### [TASK DIRECTIONS]
Where a line below holds the string "невыполнения", that line goes into the answer.

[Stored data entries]
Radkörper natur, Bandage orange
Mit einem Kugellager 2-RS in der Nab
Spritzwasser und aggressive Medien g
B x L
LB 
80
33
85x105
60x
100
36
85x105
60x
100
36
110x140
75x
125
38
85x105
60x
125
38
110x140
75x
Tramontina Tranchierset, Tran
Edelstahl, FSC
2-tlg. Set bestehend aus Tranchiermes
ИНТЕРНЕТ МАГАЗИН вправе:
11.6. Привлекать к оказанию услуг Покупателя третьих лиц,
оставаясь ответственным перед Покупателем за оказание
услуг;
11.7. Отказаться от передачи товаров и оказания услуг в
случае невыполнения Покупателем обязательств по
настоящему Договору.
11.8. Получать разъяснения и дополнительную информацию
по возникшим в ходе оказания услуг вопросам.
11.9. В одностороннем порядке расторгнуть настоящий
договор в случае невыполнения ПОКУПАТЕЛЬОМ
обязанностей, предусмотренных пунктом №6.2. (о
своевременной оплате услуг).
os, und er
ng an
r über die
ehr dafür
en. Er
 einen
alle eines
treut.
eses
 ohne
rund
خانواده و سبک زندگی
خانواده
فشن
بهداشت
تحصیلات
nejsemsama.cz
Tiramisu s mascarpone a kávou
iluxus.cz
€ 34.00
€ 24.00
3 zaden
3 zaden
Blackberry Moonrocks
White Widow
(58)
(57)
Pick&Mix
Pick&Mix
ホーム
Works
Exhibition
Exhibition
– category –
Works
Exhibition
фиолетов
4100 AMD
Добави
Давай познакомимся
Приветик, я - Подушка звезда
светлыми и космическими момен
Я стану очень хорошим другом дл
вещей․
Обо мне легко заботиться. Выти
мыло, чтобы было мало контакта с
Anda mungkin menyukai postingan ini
==
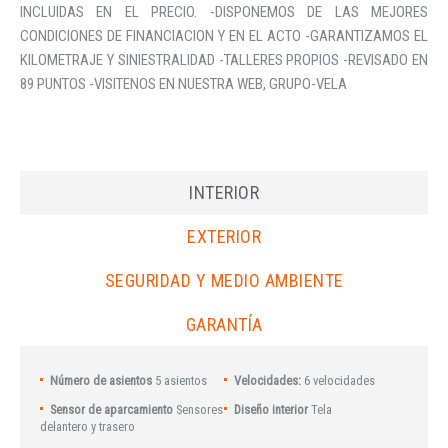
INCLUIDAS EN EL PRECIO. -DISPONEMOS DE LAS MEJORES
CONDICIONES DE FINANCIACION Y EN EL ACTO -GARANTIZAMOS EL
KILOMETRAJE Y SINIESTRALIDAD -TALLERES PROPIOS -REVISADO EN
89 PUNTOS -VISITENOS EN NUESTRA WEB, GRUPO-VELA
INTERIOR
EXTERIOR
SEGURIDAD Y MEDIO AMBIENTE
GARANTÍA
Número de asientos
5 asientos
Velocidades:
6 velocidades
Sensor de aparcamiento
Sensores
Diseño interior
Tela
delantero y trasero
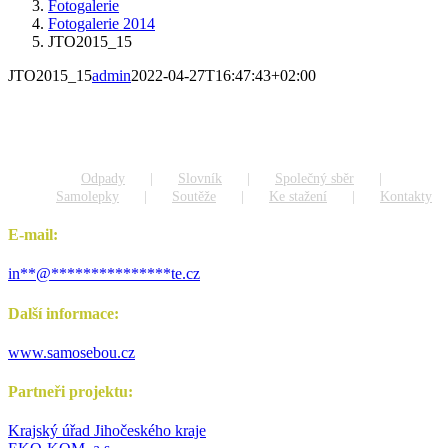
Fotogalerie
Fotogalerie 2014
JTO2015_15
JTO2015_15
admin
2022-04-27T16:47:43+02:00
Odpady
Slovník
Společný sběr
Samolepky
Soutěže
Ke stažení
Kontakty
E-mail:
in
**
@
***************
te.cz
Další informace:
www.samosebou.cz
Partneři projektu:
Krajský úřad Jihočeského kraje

### [ANSWER SECTION]
случае невыполнения Покупателем обязательств по
договор в случае невыполнения ПОКУПАТЕЛЬОМ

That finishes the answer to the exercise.